Matt knew a lie wouldn't do.

"Fuzzy can never live a 'normal' mammoth life," he said, slowly.

"I don't mean that, I know that's impossible. Mammoths are social, they live in herds—at least until they reach sexual maturity, if they're male, and if they're like elephants, which I think they are. No... I mean..."

Matt took her hand.

"The plan is not idiotic. If it works, it'll get Fuzzy nearer to a normal life than anything I could think of. So it's not pointless. Obviously, I can't tell you if it'll work or not. But I think we have a

chance."

"You do?"

"I do."

"That's all I ask for."

She leaned her head on his shoulder and they didn't say anything for a long time.

28

THE security industry was a growth business all through the last half of the twentieth century and showed no signs of slacking off in the first decades of the twenty-first. This was true of both the public and private sectors, but private security usually had the better technology.

There was no lack of private detective agencies if Howard needed manpower on the streets, and plenty of firms that specialized in guards and surveillance equipment stood ready to provide anything from armored personnel carriers to high-altitude robot drones to six-man midget submarines.

He thought briefly about the subs because he'd never been in one. He knew Fuzzy could swim, but where would he swim to? Anyway, a surface boat would do for that. What Howard needed mostly, at first, was helicopters. Before he was done he had chartered over a hundred of them.

Howard, Andrea, and Warburton landed at PDX as the sun was coming up and the rain was tapering off.

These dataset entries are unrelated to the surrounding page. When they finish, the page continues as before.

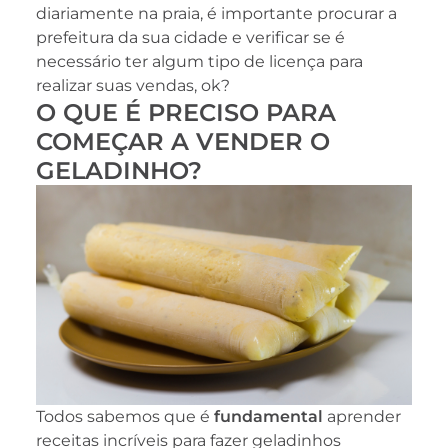
diariamente na praia, é importante procurar a
prefeitura da sua cidade e verificar se é
necessário ter algum tipo de licença para
realizar suas vendas, ok?
O QUE É PRECISO PARA
COMEÇAR A VENDER O
GELADINHO?
Todos sabemos que é
fundamental
aprender
receitas incríveis para fazer geladinhos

It was still too cloudy for Howard's needs—satellite technology would be a vital part in the success of this operation, and visible light was often the best medium for a preliminary search, and you couldn't see through clouds—but the forecast was good, with westerly winds moving a high-pressure area over everything from British Columbia to northern California. It should be clear as a bell in a few hours, and into the night, which was far more important.

Andrea called for a cook to come to the airport and make meals in the plane's full galley, otherwise Howard would forget to eat. He would have been content to have Domino's deliver breakfast, lunch, and dinner, but Andrea's tastes were a bit more refined. She had eggs Benedict for breakfast.

Things were already well advanced before they even landed. Still, an operation of this scale takes a certain amount of time to get fully in gear, no matter how much money you offer for speed. Not all the chartered choppers were equipped with the electronics needed for the search; that equipment had to be obtained and installed, crews had to be assembled. A computer laid out a search pattern and assignments were made. All in all, it was eleven before everyone was flying toward their assigned zones.

All the way there in the plane Howard and Warburton had discussed the options open to them as Andrea listened but seldom spoke. They worked out a strategy, and Howard was forced to order his priorities and face some bad possibilities.